- **PROBLEM DETAILS**:
Write out only the lines from the start of the entries up to and including the line with "talabalar tomonidan kuylangan"; please skip the pictures.

BEGIN PROVIDED DATA

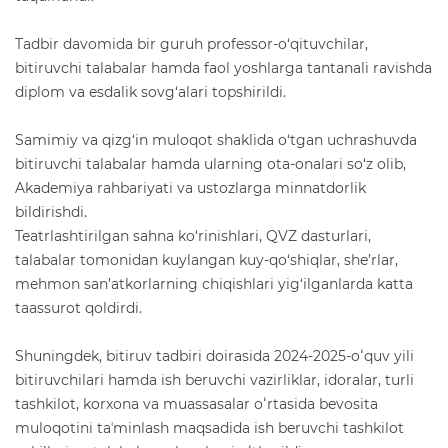
Tadbir davomida bir guruh professor-o‘qituvchilar,
bitiruvchi talabalar hamda faol yoshlarga tantanali ravishda
diplom va esdalik sovg‘alari topshirildi.
Samimiy va qizg‘in muloqot shaklida o‘tgan uchrashuvda
bitiruvchi talabalar hamda ularning ota-onalari so‘z olib,
Akademiya rahbariyati va ustozlarga minnatdorlik
bildirishdi.
Teatrlashtirilgan sahna ko‘rinishlari, QVZ dasturlari,
talabalar tomonidan kuylangan kuy-qo‘shiqlar, she’rlar,
mehmon san’atkorlarning chiqishlari yig‘ilganlarda katta
taassurot qoldirdi.
Shuningdek, bitiruv tadbiri doirasida 2024-2025-oʻquv yili
bitiruvchilari hamda ish beruvchi vazirliklar, idoralar, turli
tashkilot, korxona va muassasalar oʻrtasida bevosita
muloqotini taʼminlash maqsadida ish beruvchi tashkilot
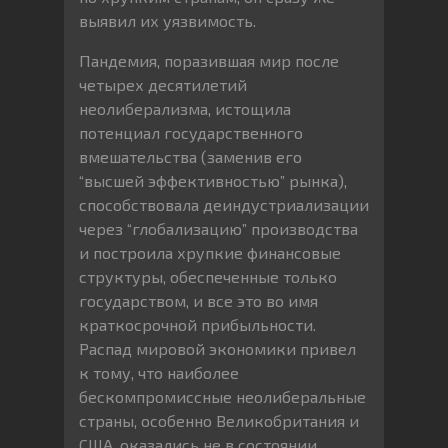
выявил их уязвимость.
Пандемия, поразившая мир после
четырех десятилетий
неолиберализма, истощила
потенциал государственного
вмешательства (заменив его
“высшей эффективностью” рынка),
способствовала деиндустриализации
через “глобализацию” производства
и построила хрупкие финансовые
структуры, обеспеченные только
государством, и все это во имя
краткосрочной прибыльности.
Распад мировой экономики привел
к тому, что наиболее
бескомпромиссные неолиберальные
страны, особенно Великобритания и
США, оказались не в состоянии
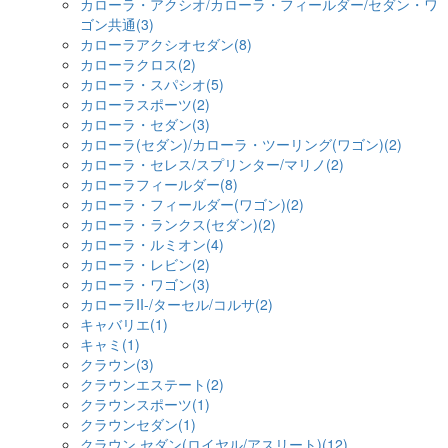
カローラ・アクシオ/カローラ・フィールダー/セダン・ワ
ゴン共通(3)
カローラアクシオセダン(8)
カローラクロス(2)
カローラ・スパシオ(5)
カローラスポーツ(2)
カローラ・セダン(3)
カローラ(セダン)/カローラ・ツーリング(ワゴン)(2)
カローラ・セレス/スプリンター/マリノ(2)
カローラフィールダー(8)
カローラ・フィールダー(ワゴン)(2)
カローラ・ランクス(セダン)(2)
カローラ・ルミオン(4)
カローラ・レビン(2)
カローラ・ワゴン(3)
カローラII-/ターセル/コルサ(2)
キャバリエ(1)
キャミ(1)
クラウン(3)
クラウンエステート(2)
クラウンスポーツ(1)
クラウンセダン(1)
クラウン セダン(ロイヤル/アスリート)(12)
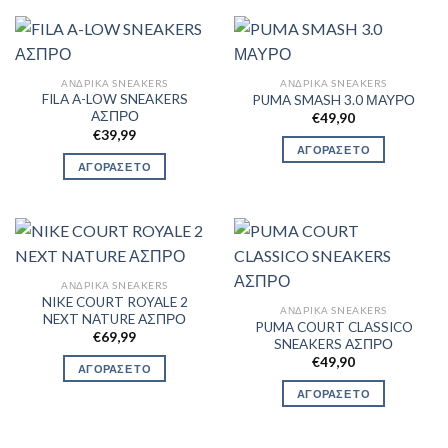
ΑΝΔΡΙΚΆ SNEAKERS
ΑΝΔΡΙΚΆ SNEAKERS
FILA A-LOW SNEAKERS
PUMA SMASH 3.0 ΜΑΥΡΟ
ΑΣΠΡΟ
€
49,90
€
39,99
ΑΓΟΡΑΣΕ ΤΟ
ΑΓΟΡΑΣΕ ΤΟ
ΑΝΔΡΙΚΆ SNEAKERS
NIKE COURT ROYALE 2
ΑΝΔΡΙΚΆ SNEAKERS
NEXT NATURE ΑΣΠΡΟ
PUMA COURT CLASSICO
€
69,99
SNEAKERS ΑΣΠΡΟ
€
49,90
ΑΓΟΡΑΣΕ ΤΟ
ΑΓΟΡΑΣΕ ΤΟ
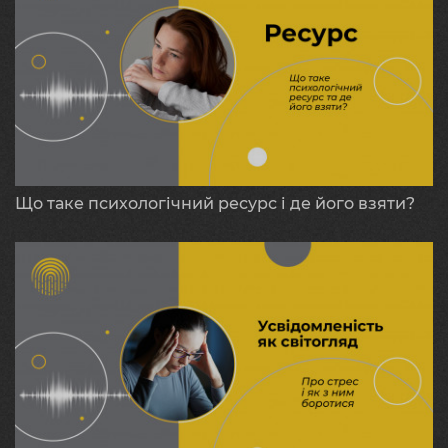
Що таке психологічний ресурс і де його взяти?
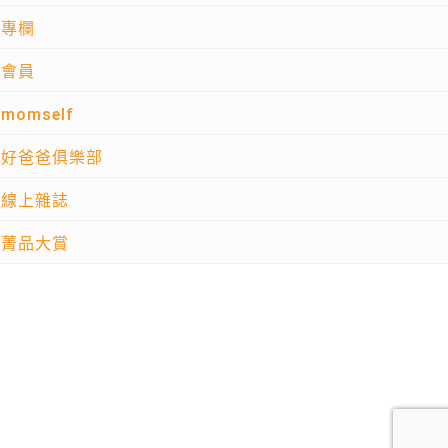
專欄
會員
momself
好爸爸俱樂部
線上雜誌
菁品大賞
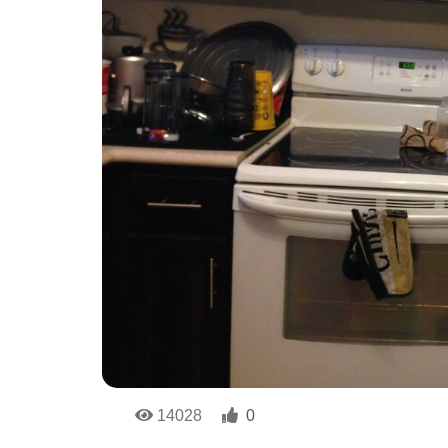
14028
0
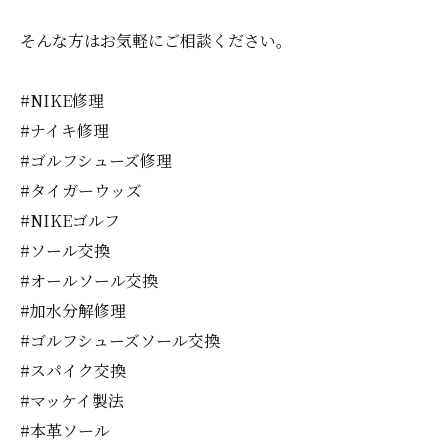
そんな方はお気軽にご相談ください。
#NIKE修理
#ナイキ修理
#ゴルフシューズ修理
#タイガーウッズ
#NIKEゴルフ
#ソール交換
#オールソール交換
#加水分解修理
#ゴルフシューズソール交換
#スパイク交換
#マッケイ製法
#本革ソール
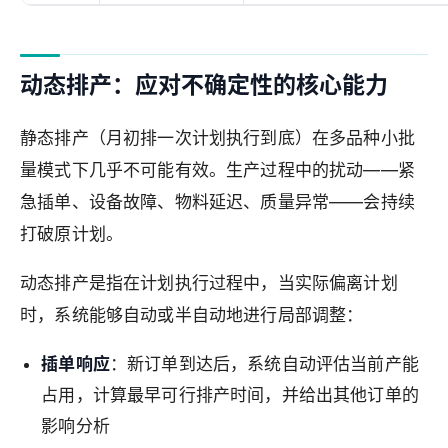
动态排产：应对不确定性的核心能力
静态排产（月初排一次计划执行到底）在多品种小批
量模式下几乎不可能有效。生产过程中的扰动——紧
急插单、设备故障、物料延迟、质量异常——会持续
打破原计划。
动态排产是指在计划执行过程中，当实际偏离计划
时，系统能够自动或半自动地进行局部调整：
插单响应
：新订单到达后，系统自动评估当前产能
占用，计算最早可行排产时间，并给出其他订单的
影响分析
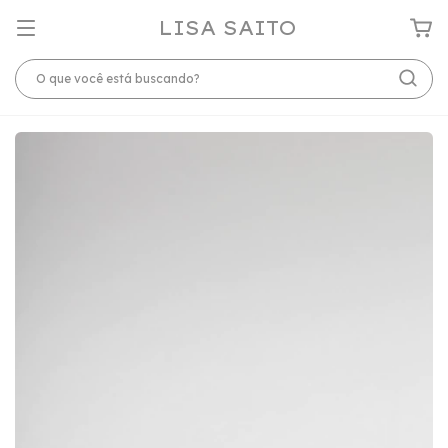
LISA SAITO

END PROVIDED DATA

- **FINISHED EXERCISE**:
Tadbir davomida bir guruh professor-o‘qituvchilar,
bitiruvchi talabalar hamda faol yoshlarga tantanali ravishda
diplom va esdalik sovg‘alari topshirildi.
Samimiy va qizg‘in muloqot shaklida o‘tgan uchrashuvda
bitiruvchi talabalar hamda ularning ota-onalari so‘z olib,
Akademiya rahbariyati va ustozlarga minnatdorlik
bildirishdi.
Teatrlashtirilgan sahna ko‘rinishlari, QVZ dasturlari,
talabalar tomonidan kuylangan kuy-qo‘shiqlar, she’rlar,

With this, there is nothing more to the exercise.